そのまま、1時間弱「着てください」「無理」の押し問答があった。
勝負がついた。
俺が折れたのだ。
というか、彼に関しては思うことがあって、もちろん、恋人だし大好きだし、願うことは叶えてあげたいと思うけど、それだけじゃない。
彼は幼い時、母親を亡くしてるし、どっちかっていうと家族にもあまり恵まれていない(というとビアンキは怒りそうだけど)し、遠い国から一人でやってきてるのだから、せめて俺が心の支えになってあげたい、というか。
誕生日だし。
まぁ、そんな思いもあってメイド服を着ることにしたのだった。

「絶対後ろ向かないでね!」
と念押しをして、服を着替える。
どうなってるんだ、この服は。
女の子の服なんて着たことないから、さっぱりわかんねー。
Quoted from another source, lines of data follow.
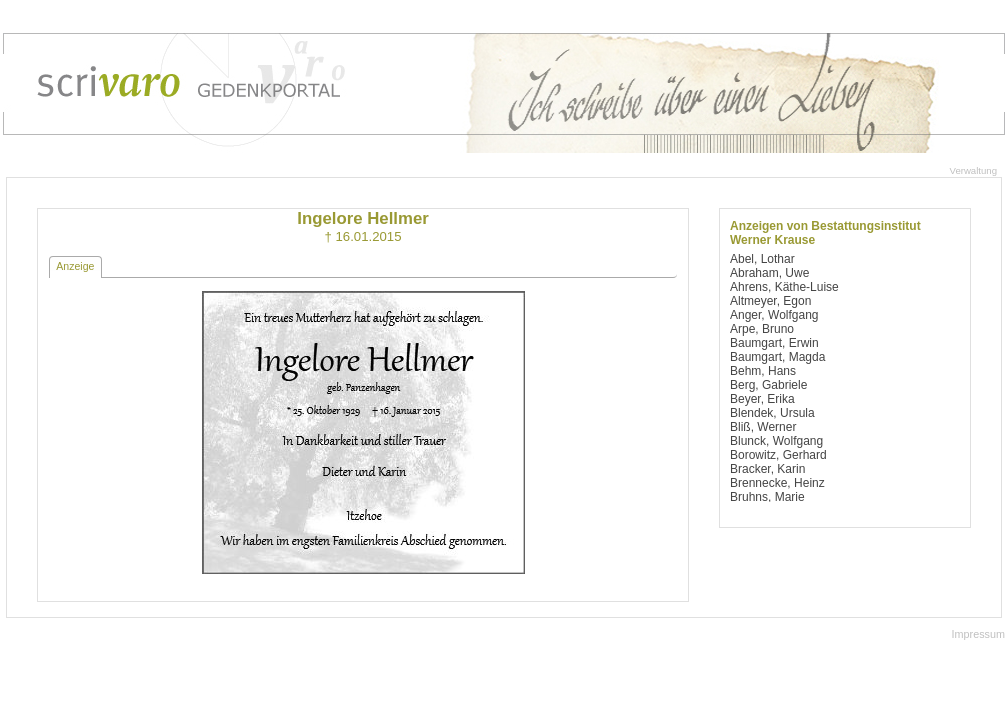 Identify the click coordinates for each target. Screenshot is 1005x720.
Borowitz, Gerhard (778, 455)
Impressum (978, 634)
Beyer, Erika (762, 399)
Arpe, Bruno (762, 329)
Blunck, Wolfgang (776, 441)
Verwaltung (973, 170)
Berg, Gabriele (768, 385)
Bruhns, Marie (767, 497)
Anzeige (75, 266)
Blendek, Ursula (772, 413)
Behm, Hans (763, 371)
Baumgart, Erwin (774, 343)
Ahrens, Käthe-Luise (784, 287)
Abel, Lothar (762, 259)
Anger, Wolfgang (774, 315)
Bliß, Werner (763, 427)
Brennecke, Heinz (777, 483)
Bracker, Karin (767, 469)
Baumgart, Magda (777, 357)
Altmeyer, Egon (770, 301)
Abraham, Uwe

(当たり前だ)
とりあえず、ワンピースの上に白いエプロンを着るようになってるみたいだった。
ご丁寧にカチューシャと靴下まで付いている。
着てみる。うん、短い。
何が短いってスカート丈だ。これ、並森の女子のスカートよりも短いんじゃないか??
足が寒い。
イヤだけど、靴下も履いて、カチューシャも付ける。
靴下が膝より上まである。
そういえば、こういう靴下をハルが履いてたっけ?今流行ってるんですーとか言って。
う…、うん、ウェイター(ウェイトレス?)になったんだと思えば大丈夫。
昔、ケーキ屋でバイトしたことあるし。